**What the task requires**
In the entries below, find the lines with the word "scrollbar" and copy them.
[Opening Task inputs section]
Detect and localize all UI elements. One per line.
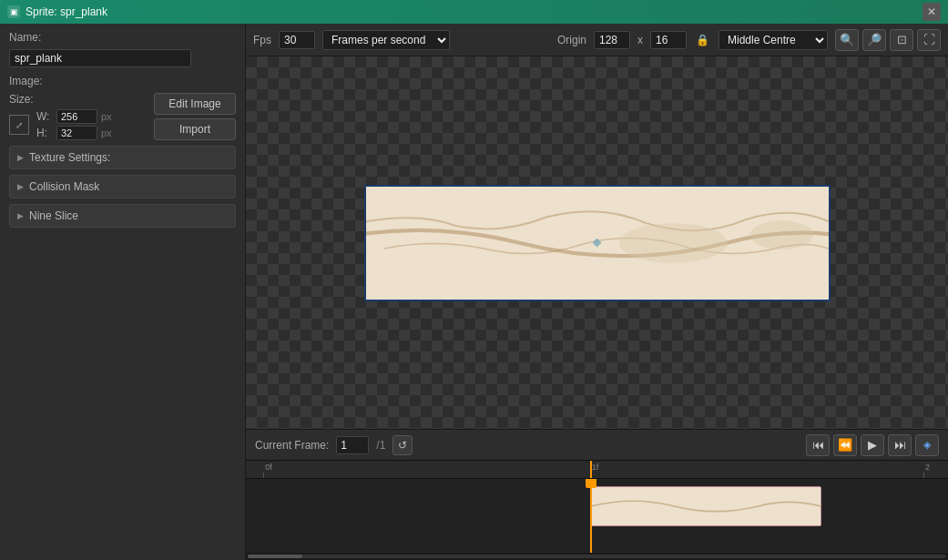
collision-mask-label: Collision Mask bbox=[29, 180, 99, 193]
fullscreen-icon: ⛶ bbox=[923, 33, 935, 46]
button-row: Edit Image Import bbox=[154, 93, 236, 140]
height-row: H: px bbox=[36, 126, 112, 140]
ruler-label-2: 2 bbox=[923, 461, 930, 472]
title-bar: ▣ Sprite: spr_plank ✕ bbox=[0, 0, 948, 24]
fps-unit-select[interactable]: Frames per second bbox=[322, 30, 450, 50]
collision-mask-section[interactable]: ▶ Collision Mask bbox=[9, 175, 236, 199]
ruler-track: 0f 1f 2 bbox=[250, 461, 944, 478]
main-layout: Name: Image: Size: ⤢ W: px bbox=[0, 24, 948, 560]
frame-bar-texture bbox=[591, 487, 821, 525]
timeline-track bbox=[246, 479, 948, 553]
name-input[interactable] bbox=[9, 49, 191, 67]
app-icon: ▣ bbox=[7, 5, 20, 18]
scrollbar-track bbox=[248, 555, 946, 558]
height-px: px bbox=[101, 127, 112, 138]
play-icon: ▶ bbox=[868, 438, 877, 452]
sprite-container bbox=[364, 185, 831, 301]
resize-icon[interactable]: ⤢ bbox=[9, 115, 29, 135]
width-input[interactable] bbox=[56, 109, 97, 124]
bottom-toolbar: Current Frame: /1 ↺ ⏮ ⏪ ▶ ⏭ ◈ bbox=[246, 429, 948, 460]
timeline-ruler[interactable]: 0f 1f 2 bbox=[246, 461, 948, 479]
origin-preset-select[interactable]: Middle Centre bbox=[719, 30, 828, 50]
timeline-scrollbar[interactable] bbox=[246, 553, 948, 560]
ruler-tick-2 bbox=[923, 473, 924, 478]
zoom-controls: 🔍 🔎 ⊡ ⛶ bbox=[835, 29, 941, 51]
zoom-out-button[interactable]: 🔍 bbox=[835, 29, 859, 51]
origin-x-label: x bbox=[637, 34, 643, 46]
next-button[interactable]: ⏭ bbox=[888, 434, 912, 456]
timeline-scrubber-ruler bbox=[590, 461, 592, 478]
name-label: Name: bbox=[9, 31, 41, 44]
scrollbar-thumb[interactable] bbox=[248, 555, 302, 558]
prev-first-icon: ⏮ bbox=[812, 438, 824, 452]
nine-slice-section[interactable]: ▶ Nine Slice bbox=[9, 204, 236, 228]
frame-bar[interactable] bbox=[590, 486, 821, 526]
size-values: W: px H: px bbox=[36, 109, 112, 140]
fps-label: Fps bbox=[253, 34, 271, 46]
fullscreen-button[interactable]: ⛶ bbox=[917, 29, 941, 51]
prev-first-button[interactable]: ⏮ bbox=[806, 434, 830, 456]
texture-settings-label: Texture Settings: bbox=[29, 151, 110, 164]
size-and-btn: Size: ⤢ W: px H: px bbox=[9, 93, 236, 140]
ruler-mark-0: 0f bbox=[263, 461, 272, 478]
fps-input[interactable] bbox=[279, 31, 315, 49]
onion-skin-icon: ◈ bbox=[923, 439, 931, 451]
sprite-frame bbox=[364, 185, 831, 301]
left-panel: Name: Image: Size: ⤢ W: px bbox=[0, 24, 246, 560]
total-frames-label: /1 bbox=[376, 439, 385, 452]
width-row: W: px bbox=[36, 109, 112, 124]
playback-controls: ⏮ ⏪ ▶ ⏭ ◈ bbox=[806, 434, 939, 456]
import-button[interactable]: Import bbox=[154, 118, 236, 140]
title-bar-title: Sprite: spr_plank bbox=[25, 5, 107, 18]
texture-chevron-icon: ▶ bbox=[17, 153, 24, 162]
width-px: px bbox=[101, 111, 112, 122]
scrubber-head bbox=[586, 479, 596, 488]
zoom-out-icon: 🔍 bbox=[840, 33, 854, 46]
nine-slice-chevron-icon: ▶ bbox=[17, 211, 24, 220]
zoom-fit-button[interactable]: ⊡ bbox=[890, 29, 913, 51]
texture-settings-section[interactable]: ▶ Texture Settings: bbox=[9, 146, 236, 169]
timeline-bar-area bbox=[246, 479, 948, 553]
timeline-scroll[interactable] bbox=[246, 479, 948, 553]
origin-label: Origin bbox=[557, 34, 586, 46]
size-row: ⤢ W: px H: px bbox=[9, 109, 112, 140]
origin-x-input[interactable] bbox=[594, 31, 630, 49]
height-label: H: bbox=[36, 127, 53, 139]
collision-chevron-icon: ▶ bbox=[17, 182, 24, 191]
image-label: Image: bbox=[9, 75, 236, 87]
next-icon: ⏭ bbox=[894, 438, 906, 452]
ruler-mark-2: 2 bbox=[923, 461, 930, 478]
prev-icon: ⏪ bbox=[838, 438, 852, 452]
width-label: W: bbox=[36, 110, 53, 123]
zoom-fit-icon: ⊡ bbox=[897, 33, 907, 46]
prev-button[interactable]: ⏪ bbox=[833, 434, 857, 456]
ruler-tick-0 bbox=[263, 473, 264, 478]
timeline-scrubber-line bbox=[590, 479, 592, 553]
lock-icon: 🔒 bbox=[696, 34, 709, 46]
size-label: Size: bbox=[9, 93, 112, 106]
nine-slice-label: Nine Slice bbox=[29, 209, 78, 222]
ruler-label-0: 0f bbox=[263, 461, 272, 472]
height-input[interactable] bbox=[56, 126, 97, 140]
current-frame-label: Current Frame: bbox=[255, 439, 329, 452]
zoom-reset-button[interactable]: 🔎 bbox=[862, 29, 886, 51]
top-toolbar: Fps Frames per second Origin x 🔒 Middle … bbox=[246, 24, 948, 56]
current-frame-input[interactable] bbox=[336, 436, 369, 454]
play-button[interactable]: ▶ bbox=[861, 434, 884, 456]
edit-image-button[interactable]: Edit Image bbox=[154, 93, 236, 115]
origin-y-input[interactable] bbox=[650, 31, 687, 49]
timeline: 0f 1f 2 bbox=[246, 460, 948, 560]
name-row: Name: bbox=[9, 31, 236, 44]
origin-marker bbox=[593, 239, 602, 248]
close-button[interactable]: ✕ bbox=[923, 3, 941, 21]
title-bar-left: ▣ Sprite: spr_plank bbox=[7, 5, 107, 18]
loop-button[interactable]: ↺ bbox=[392, 435, 413, 455]
zoom-reset-icon: 🔎 bbox=[867, 33, 882, 46]
onion-skin-button[interactable]: ◈ bbox=[915, 434, 939, 456]
right-panel: Fps Frames per second Origin x 🔒 Middle … bbox=[246, 24, 948, 560]
canvas-area[interactable] bbox=[246, 56, 948, 429]
name-input-row bbox=[9, 49, 236, 67]
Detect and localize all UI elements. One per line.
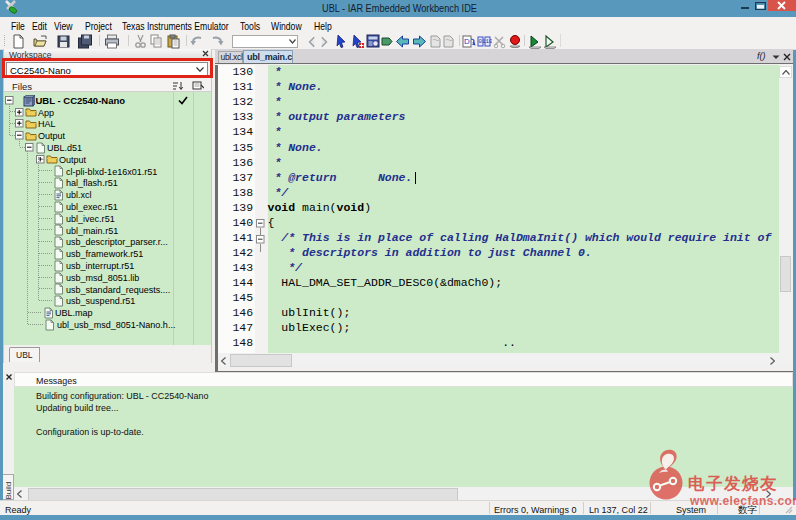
svg-text:D: D	[464, 37, 470, 46]
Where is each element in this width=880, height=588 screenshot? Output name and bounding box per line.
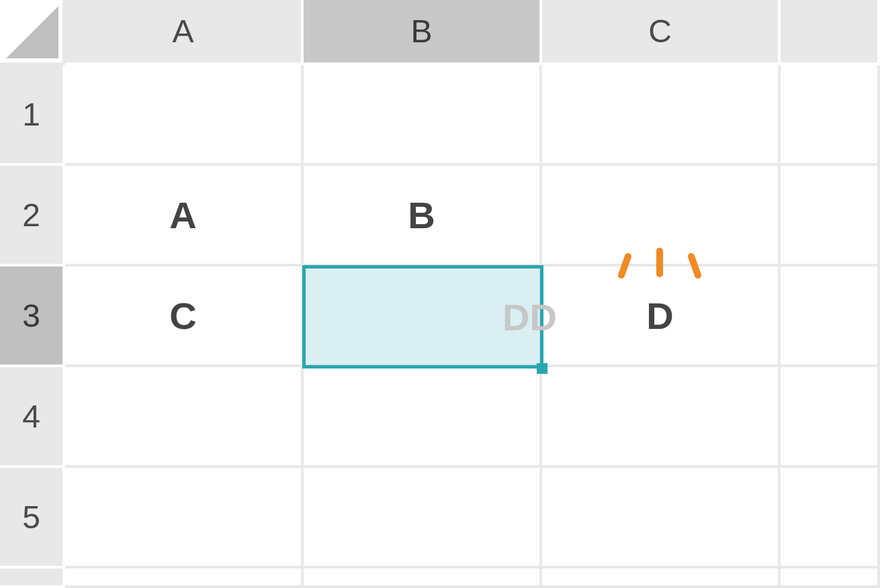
cell-c3[interactable]: D bbox=[542, 266, 781, 367]
column-header-label: C bbox=[648, 13, 672, 50]
cell-d4[interactable] bbox=[781, 367, 880, 468]
cell-a3[interactable]: C bbox=[65, 266, 304, 367]
cell-d6[interactable] bbox=[781, 569, 880, 588]
cell-a4[interactable] bbox=[65, 367, 304, 468]
spreadsheet: A B C 1 2 3 4 5 A B C D bbox=[0, 0, 880, 588]
cell-a6[interactable] bbox=[65, 569, 304, 588]
cell-b2[interactable]: B bbox=[304, 166, 542, 266]
cell-value: C bbox=[169, 294, 196, 338]
svg-marker-0 bbox=[6, 6, 58, 58]
cell-c1[interactable] bbox=[542, 65, 781, 166]
select-all-corner[interactable] bbox=[0, 0, 65, 65]
row-header-label: 4 bbox=[22, 398, 40, 435]
cell-value: D bbox=[646, 294, 673, 338]
cell-a2[interactable]: A bbox=[65, 166, 304, 266]
cell-value: B bbox=[408, 193, 435, 237]
cell-c4[interactable] bbox=[542, 367, 781, 468]
column-header-b[interactable]: B bbox=[304, 0, 542, 65]
row-header-label: 1 bbox=[22, 96, 40, 133]
row-header-4[interactable]: 4 bbox=[0, 367, 65, 468]
cell-c2[interactable] bbox=[542, 166, 781, 266]
row-header-6-partial[interactable] bbox=[0, 569, 65, 588]
cell-b1[interactable] bbox=[304, 65, 542, 166]
row-header-2[interactable]: 2 bbox=[0, 166, 65, 266]
row-header-label: 3 bbox=[22, 297, 40, 334]
cell-c6[interactable] bbox=[542, 569, 781, 588]
cell-b4[interactable] bbox=[304, 367, 542, 468]
fill-handle[interactable] bbox=[537, 363, 547, 374]
row-header-label: 5 bbox=[22, 499, 40, 536]
select-all-triangle-icon bbox=[6, 6, 58, 58]
row-header-label: 2 bbox=[22, 197, 40, 234]
cell-a5[interactable] bbox=[65, 468, 304, 569]
cell-b5[interactable] bbox=[304, 468, 542, 569]
column-header-a[interactable]: A bbox=[65, 0, 304, 65]
column-header-label: A bbox=[172, 13, 193, 50]
cell-d5[interactable] bbox=[781, 468, 880, 569]
cell-c5[interactable] bbox=[542, 468, 781, 569]
cell-d1[interactable] bbox=[781, 65, 880, 166]
cell-b6[interactable] bbox=[304, 569, 542, 588]
cell-d2[interactable] bbox=[781, 166, 880, 266]
column-header-d-partial[interactable] bbox=[781, 0, 880, 65]
row-header-5[interactable]: 5 bbox=[0, 468, 65, 569]
cell-d3[interactable] bbox=[781, 266, 880, 367]
row-header-3[interactable]: 3 bbox=[0, 266, 65, 367]
column-header-label: B bbox=[410, 13, 432, 50]
cell-b3[interactable] bbox=[304, 266, 542, 367]
column-header-c[interactable]: C bbox=[542, 0, 781, 65]
cell-a1[interactable] bbox=[65, 65, 304, 166]
row-header-1[interactable]: 1 bbox=[0, 65, 65, 166]
cell-value: A bbox=[169, 193, 196, 237]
[Closing Task inputs section]
**Written solution**
scrollbar-track bbox=[248, 555, 946, 558]
timeline-scrollbar[interactable] bbox=[246, 553, 948, 560]
scrollbar-thumb[interactable] bbox=[248, 555, 302, 558]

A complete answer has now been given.